***** Provided information

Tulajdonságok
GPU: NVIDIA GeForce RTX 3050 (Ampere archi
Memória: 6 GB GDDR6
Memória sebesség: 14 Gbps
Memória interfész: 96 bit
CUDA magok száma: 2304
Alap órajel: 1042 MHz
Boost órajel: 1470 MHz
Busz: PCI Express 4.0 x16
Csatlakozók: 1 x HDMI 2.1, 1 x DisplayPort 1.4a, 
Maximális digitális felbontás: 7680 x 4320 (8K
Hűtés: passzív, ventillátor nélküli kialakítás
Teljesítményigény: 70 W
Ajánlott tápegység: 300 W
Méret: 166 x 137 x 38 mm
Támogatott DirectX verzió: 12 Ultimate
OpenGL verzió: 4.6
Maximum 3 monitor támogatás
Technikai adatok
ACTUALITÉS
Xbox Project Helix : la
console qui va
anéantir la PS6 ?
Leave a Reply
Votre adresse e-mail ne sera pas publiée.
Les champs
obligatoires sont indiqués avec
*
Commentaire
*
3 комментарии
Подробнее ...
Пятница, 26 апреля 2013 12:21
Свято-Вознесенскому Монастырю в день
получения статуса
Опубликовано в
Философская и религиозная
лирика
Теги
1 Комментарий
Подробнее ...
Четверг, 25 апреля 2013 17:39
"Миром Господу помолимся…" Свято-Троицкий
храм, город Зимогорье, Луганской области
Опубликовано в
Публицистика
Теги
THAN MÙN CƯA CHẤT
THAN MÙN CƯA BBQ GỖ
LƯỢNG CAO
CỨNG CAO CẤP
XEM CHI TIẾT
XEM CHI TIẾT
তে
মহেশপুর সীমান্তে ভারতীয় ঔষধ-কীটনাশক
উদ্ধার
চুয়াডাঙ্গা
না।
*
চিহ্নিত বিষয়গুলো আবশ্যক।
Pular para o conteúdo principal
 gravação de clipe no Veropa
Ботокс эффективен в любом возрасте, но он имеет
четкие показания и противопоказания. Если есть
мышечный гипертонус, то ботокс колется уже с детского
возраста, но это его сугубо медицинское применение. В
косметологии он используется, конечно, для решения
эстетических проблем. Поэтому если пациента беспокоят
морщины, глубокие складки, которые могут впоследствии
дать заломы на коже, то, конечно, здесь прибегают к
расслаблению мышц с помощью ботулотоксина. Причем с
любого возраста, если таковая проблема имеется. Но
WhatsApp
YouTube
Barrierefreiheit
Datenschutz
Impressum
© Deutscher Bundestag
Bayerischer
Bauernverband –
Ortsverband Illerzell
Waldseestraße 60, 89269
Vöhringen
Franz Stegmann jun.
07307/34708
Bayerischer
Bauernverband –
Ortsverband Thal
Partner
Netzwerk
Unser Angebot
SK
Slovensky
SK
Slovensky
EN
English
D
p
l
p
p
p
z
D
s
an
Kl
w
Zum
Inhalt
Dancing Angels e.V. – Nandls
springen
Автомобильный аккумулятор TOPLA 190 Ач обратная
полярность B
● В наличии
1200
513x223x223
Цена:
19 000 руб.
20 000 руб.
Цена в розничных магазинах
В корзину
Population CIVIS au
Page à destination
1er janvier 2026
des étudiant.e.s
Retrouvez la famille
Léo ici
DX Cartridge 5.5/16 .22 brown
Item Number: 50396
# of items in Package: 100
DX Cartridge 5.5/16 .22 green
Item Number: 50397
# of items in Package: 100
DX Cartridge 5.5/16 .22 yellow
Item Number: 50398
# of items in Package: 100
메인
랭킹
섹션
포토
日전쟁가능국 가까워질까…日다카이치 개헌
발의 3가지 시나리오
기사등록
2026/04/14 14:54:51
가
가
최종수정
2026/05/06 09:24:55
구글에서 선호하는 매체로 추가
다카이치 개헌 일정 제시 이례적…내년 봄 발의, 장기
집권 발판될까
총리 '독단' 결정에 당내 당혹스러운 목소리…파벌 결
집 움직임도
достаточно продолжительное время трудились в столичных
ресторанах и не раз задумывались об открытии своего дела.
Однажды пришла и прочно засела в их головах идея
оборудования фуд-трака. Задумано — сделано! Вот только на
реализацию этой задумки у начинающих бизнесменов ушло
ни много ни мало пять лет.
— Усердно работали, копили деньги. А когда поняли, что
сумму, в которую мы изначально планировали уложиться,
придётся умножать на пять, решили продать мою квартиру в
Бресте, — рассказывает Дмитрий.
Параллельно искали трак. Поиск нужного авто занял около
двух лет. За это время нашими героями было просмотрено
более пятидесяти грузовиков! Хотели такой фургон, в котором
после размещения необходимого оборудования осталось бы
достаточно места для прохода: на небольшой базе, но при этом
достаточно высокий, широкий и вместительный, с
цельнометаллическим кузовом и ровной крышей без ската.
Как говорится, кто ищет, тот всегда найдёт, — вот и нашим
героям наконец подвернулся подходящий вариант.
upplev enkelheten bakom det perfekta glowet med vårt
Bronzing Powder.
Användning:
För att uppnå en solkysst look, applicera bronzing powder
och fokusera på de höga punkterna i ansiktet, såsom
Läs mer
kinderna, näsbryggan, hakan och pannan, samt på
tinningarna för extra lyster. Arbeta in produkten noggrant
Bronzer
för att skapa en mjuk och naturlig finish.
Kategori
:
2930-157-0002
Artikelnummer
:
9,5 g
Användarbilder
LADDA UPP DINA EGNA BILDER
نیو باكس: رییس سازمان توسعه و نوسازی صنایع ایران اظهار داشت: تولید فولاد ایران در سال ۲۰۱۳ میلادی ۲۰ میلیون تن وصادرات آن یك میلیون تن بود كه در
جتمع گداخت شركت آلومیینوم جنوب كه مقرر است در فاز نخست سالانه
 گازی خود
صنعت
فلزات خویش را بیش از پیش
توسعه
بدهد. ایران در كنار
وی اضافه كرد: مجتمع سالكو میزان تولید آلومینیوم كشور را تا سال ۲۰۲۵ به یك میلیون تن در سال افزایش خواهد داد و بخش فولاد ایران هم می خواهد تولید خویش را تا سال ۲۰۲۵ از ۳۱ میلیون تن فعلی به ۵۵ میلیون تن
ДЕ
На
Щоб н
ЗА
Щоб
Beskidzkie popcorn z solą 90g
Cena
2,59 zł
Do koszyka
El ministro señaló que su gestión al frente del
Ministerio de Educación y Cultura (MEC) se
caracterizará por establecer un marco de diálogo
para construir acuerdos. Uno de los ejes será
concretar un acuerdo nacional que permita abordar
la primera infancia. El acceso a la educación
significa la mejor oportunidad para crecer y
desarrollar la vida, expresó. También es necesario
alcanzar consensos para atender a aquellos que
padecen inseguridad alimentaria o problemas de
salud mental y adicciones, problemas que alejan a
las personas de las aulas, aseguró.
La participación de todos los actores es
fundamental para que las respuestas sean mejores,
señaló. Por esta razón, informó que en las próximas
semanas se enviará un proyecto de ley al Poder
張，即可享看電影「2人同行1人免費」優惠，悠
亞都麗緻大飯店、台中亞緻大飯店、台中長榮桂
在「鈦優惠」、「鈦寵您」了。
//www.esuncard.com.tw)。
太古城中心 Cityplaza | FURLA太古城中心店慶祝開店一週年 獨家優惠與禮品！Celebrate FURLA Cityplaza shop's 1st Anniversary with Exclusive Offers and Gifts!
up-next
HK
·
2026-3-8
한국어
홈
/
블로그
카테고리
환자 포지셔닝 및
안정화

**********

Output the full listing again, exactly as it stands above.

Answer space »
Tulajdonságok
GPU: NVIDIA GeForce RTX 3050 (Ampere archi
Memória: 6 GB GDDR6
Memória sebesség: 14 Gbps
Memória interfész: 96 bit
CUDA magok száma: 2304
Alap órajel: 1042 MHz
Boost órajel: 1470 MHz
Busz: PCI Express 4.0 x16
Csatlakozók: 1 x HDMI 2.1, 1 x DisplayPort 1.4a, 
Maximális digitális felbontás: 7680 x 4320 (8K
Hűtés: passzív, ventillátor nélküli kialakítás
Teljesítményigény: 70 W
Ajánlott tápegység: 300 W
Méret: 166 x 137 x 38 mm
Támogatott DirectX verzió: 12 Ultimate
OpenGL verzió: 4.6
Maximum 3 monitor támogatás
Technikai adatok
ACTUALITÉS
Xbox Project Helix : la
console qui va
anéantir la PS6 ?
Leave a Reply
Votre adresse e-mail ne sera pas publiée.
Les champs
obligatoires sont indiqués avec
*
Commentaire
*
3 комментарии
Подробнее ...
Пятница, 26 апреля 2013 12:21
Свято-Вознесенскому Монастырю в день
получения статуса
Опубликовано в
Философская и религиозная
лирика
Теги
1 Комментарий
Подробнее ...
Четверг, 25 апреля 2013 17:39
"Миром Господу помолимся…" Свято-Троицкий
храм, город Зимогорье, Луганской области
Опубликовано в
Публицистика
Теги
THAN MÙN CƯA CHẤT
THAN MÙN CƯA BBQ GỖ
LƯỢNG CAO
CỨNG CAO CẤP
XEM CHI TIẾT
XEM CHI TIẾT
তে
মহেশপুর সীমান্তে ভারতীয় ঔষধ-কীটনাশক
উদ্ধার
চুয়াডাঙ্গা
না।
*
চিহ্নিত বিষয়গুলো আবশ্যক।
Pular para o conteúdo principal
 gravação de clipe no Veropa
Ботокс эффективен в любом возрасте, но он имеет
четкие показания и противопоказания. Если есть
мышечный гипертонус, то ботокс колется уже с детского
возраста, но это его сугубо медицинское применение. В
косметологии он используется, конечно, для решения
эстетических проблем. Поэтому если пациента беспокоят
морщины, глубокие складки, которые могут впоследствии
дать заломы на коже, то, конечно, здесь прибегают к
расслаблению мышц с помощью ботулотоксина. Причем с
любого возраста, если таковая проблема имеется. Но
WhatsApp
YouTube
Barrierefreiheit
Datenschutz
Impressum
© Deutscher Bundestag
Bayerischer
Bauernverband –
Ortsverband Illerzell
Waldseestraße 60, 89269
Vöhringen
Franz Stegmann jun.
07307/34708
Bayerischer
Bauernverband –
Ortsverband Thal
Partner
Netzwerk
Unser Angebot
SK
Slovensky
SK
Slovensky
EN
English
D
p
l
p
p
p
z
D
s
an
Kl
w
Zum
Inhalt
Dancing Angels e.V. – Nandls
springen
Автомобильный аккумулятор TOPLA 190 Ач обратная
полярность B
● В наличии
1200
513x223x223
Цена:
19 000 руб.
20 000 руб.
Цена в розничных магазинах
В корзину
Population CIVIS au
Page à destination
1er janvier 2026
des étudiant.e.s
Retrouvez la famille
Léo ici
DX Cartridge 5.5/16 .22 brown
Item Number: 50396
# of items in Package: 100
DX Cartridge 5.5/16 .22 green
Item Number: 50397
# of items in Package: 100
DX Cartridge 5.5/16 .22 yellow
Item Number: 50398
# of items in Package: 100
메인
랭킹
섹션
포토
日전쟁가능국 가까워질까…日다카이치 개헌
발의 3가지 시나리오
기사등록
2026/04/14 14:54:51
가
가
최종수정
2026/05/06 09:24:55
구글에서 선호하는 매체로 추가
다카이치 개헌 일정 제시 이례적…내년 봄 발의, 장기
집권 발판될까
총리 '독단' 결정에 당내 당혹스러운 목소리…파벌 결
집 움직임도
достаточно продолжительное время трудились в столичных
ресторанах и не раз задумывались об открытии своего дела.
Однажды пришла и прочно засела в их головах идея
оборудования фуд-трака. Задумано — сделано! Вот только на
реализацию этой задумки у начинающих бизнесменов ушло
ни много ни мало пять лет.
— Усердно работали, копили деньги. А когда поняли, что
сумму, в которую мы изначально планировали уложиться,
придётся умножать на пять, решили продать мою квартиру в
Бресте, — рассказывает Дмитрий.
Параллельно искали трак. Поиск нужного авто занял около
двух лет. За это время нашими героями было просмотрено
более пятидесяти грузовиков! Хотели такой фургон, в котором
после размещения необходимого оборудования осталось бы
достаточно места для прохода: на небольшой базе, но при этом
достаточно высокий, широкий и вместительный, с
цельнометаллическим кузовом и ровной крышей без ската.
Как говорится, кто ищет, тот всегда найдёт, — вот и нашим
героям наконец подвернулся подходящий вариант.
upplev enkelheten bakom det perfekta glowet med vårt
Bronzing Powder.
Användning:
För att uppnå en solkysst look, applicera bronzing powder
och fokusera på de höga punkterna i ansiktet, såsom
Läs mer
kinderna, näsbryggan, hakan och pannan, samt på
tinningarna för extra lyster. Arbeta in produkten noggrant
Bronzer
för att skapa en mjuk och naturlig finish.
Kategori
:
2930-157-0002
Artikelnummer
:
9,5 g
Användarbilder
LADDA UPP DINA EGNA BILDER
نیو باكس: رییس سازمان توسعه و نوسازی صنایع ایران اظهار داشت: تولید فولاد ایران در سال ۲۰۱۳ میلادی ۲۰ میلیون تن وصادرات آن یك میلیون تن بود كه در
جتمع گداخت شركت آلومیینوم جنوب كه مقرر است در فاز نخست سالانه
 گازی خود
صنعت
فلزات خویش را بیش از پیش
توسعه
بدهد. ایران در كنار
وی اضافه كرد: مجتمع سالكو میزان تولید آلومینیوم كشور را تا سال ۲۰۲۵ به یك میلیون تن در سال افزایش خواهد داد و بخش فولاد ایران هم می خواهد تولید خویش را تا سال ۲۰۲۵ از ۳۱ میلیون تن فعلی به ۵۵ میلیون تن
ДЕ
На
Щоб н
ЗА
Щоб
Beskidzkie popcorn z solą 90g
Cena
2,59 zł
Do koszyka
El ministro señaló que su gestión al frente del
Ministerio de Educación y Cultura (MEC) se
caracterizará por establecer un marco de diálogo
para construir acuerdos. Uno de los ejes será
concretar un acuerdo nacional que permita abordar
la primera infancia. El acceso a la educación
significa la mejor oportunidad para crecer y
desarrollar la vida, expresó. También es necesario
alcanzar consensos para atender a aquellos que
padecen inseguridad alimentaria o problemas de
salud mental y adicciones, problemas que alejan a
las personas de las aulas, aseguró.
La participación de todos los actores es
fundamental para que las respuestas sean mejores,
señaló. Por esta razón, informó que en las próximas
semanas se enviará un proyecto de ley al Poder
張，即可享看電影「2人同行1人免費」優惠，悠
亞都麗緻大飯店、台中亞緻大飯店、台中長榮桂
在「鈦優惠」、「鈦寵您」了。
//www.esuncard.com.tw)。
太古城中心 Cityplaza | FURLA太古城中心店慶祝開店一週年 獨家優惠與禮品！Celebrate FURLA Cityplaza shop's 1st Anniversary with Exclusive Offers and Gifts!
up-next
HK
·
2026-3-8
한국어
홈
/
블로그
카테고리
환자 포지셔닝 및
안정화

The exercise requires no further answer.